Misch besuchte acht Jahre die Volksschule und machte danach in Hoyerswerda eine Ausbildung zum Maler.[2] Nachdem er einige Zeit Malergeselle gewesen war, machte er sich mit einem älteren Kollegen in Hornberg im Schwarzwald selbstständig.[3]

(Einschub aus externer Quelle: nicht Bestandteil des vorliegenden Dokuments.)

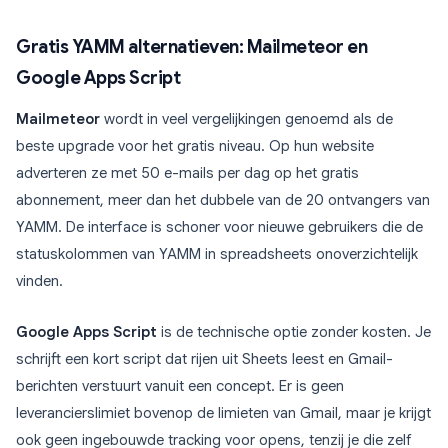
Gratis YAMM alternatieven: Mailmeteor en
Google Apps Script
Mailmeteor
wordt in veel vergelijkingen genoemd als de
beste upgrade voor het gratis niveau. Op hun website
adverteren ze met 50 e-mails per dag op het gratis
abonnement, meer dan het dubbele van de 20 ontvangers van
YAMM. De interface is schoner voor nieuwe gebruikers die de
statuskolommen van YAMM in spreadsheets onoverzichtelijk
vinden.
Google Apps Script
is de technische optie zonder kosten. Je
schrijft een kort script dat rijen uit Sheets leest en Gmail-
berichten verstuurt vanuit een concept. Er is geen
leverancierslimiet bovenop de limieten van Gmail, maar je krijgt
ook geen ingebouwde tracking voor opens, tenzij je die zelf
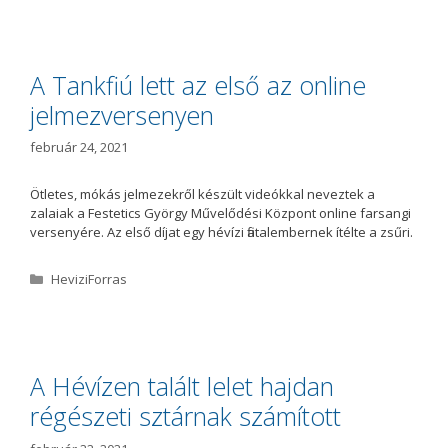
t
e
g
ó
A Tankfiú lett az első az online
r
jelmezversenyen
i
a
február 24, 2021
Ötletes, mókás jelmezekről készült videókkal neveztek a
zalaiak a Festetics György Művelődési Központ online farsangi
versenyére. Az első díjat egy hévízi fiatalembernek ítélte a zsűri.
K
HeviziForras
a
t
e
g
ó
A Hévízen talált lelet hajdan
r
régészeti sztárnak számított
i
a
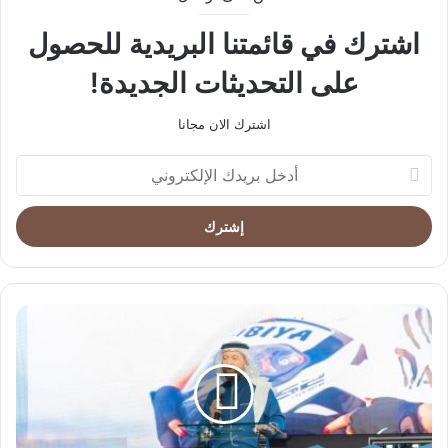
اشترك في قائمتنا البريدية للحصول
على التحديثات الجديدة!
اشترك الان مجانا
أدخل
بريدك
الإلكتروني
شركة
بيت
الإباء
تحتفي
وتكرم
بطلة
الراليات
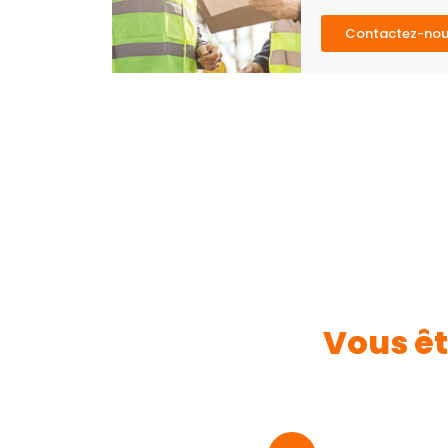
Contactez-no
Vous êt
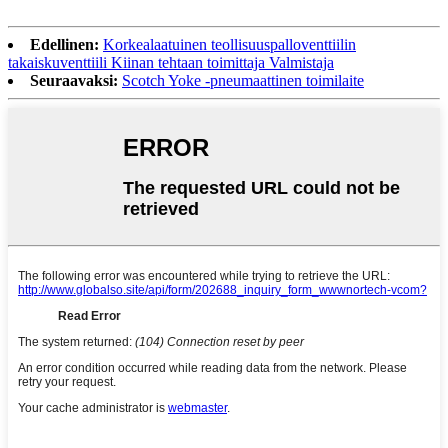
Edellinen:
Korkealaatuinen teollisuuspalloventtiilin
takaiskuventtiili Kiinan tehtaan toimittaja Valmistaja
Seuraavaksi:
Scotch Yoke -pneumaattinen toimilaite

Misch meldete sich 1937 bei der Musterung freiwillig zur SS-Verfügungstruppe, einer Vorgängerorganisation der Waffen-SS. Seinen Einberufungsbefehl zur Leibstandarte-SS Adolf Hitler erhielt er am 1. Oktober 1937. Misch nahm mit seiner SS-Einheit am „Anschluss“ Österreichs und der Besetzung des Sudetenlands in Folge des Münchner Abkommens teil.
Zweiter Weltkrieg
Einsatz als Angehöriger der Leibstandarte Adolf Hitler bei den Kämpfen um Modlin
Am 24. September 1939 wurde Misch während des Polenfeldzugs im Kampfgeschehen um die Festung Modlin am Arm und durch einen Lungendurchschuss schwer verwundet.[4] Nach mehreren Wochen im Feldlazarett verlegte man ihn in das Lazarett Bad Berka. Im Anschluss daran hielt er sich sechs Wochen in einem Erholungsheim in den Alpen auf. 1939 wurde ihm das Eiserne Kreuz 2. Klasse und das Verwundetenabzeichen in Schwarz verliehen.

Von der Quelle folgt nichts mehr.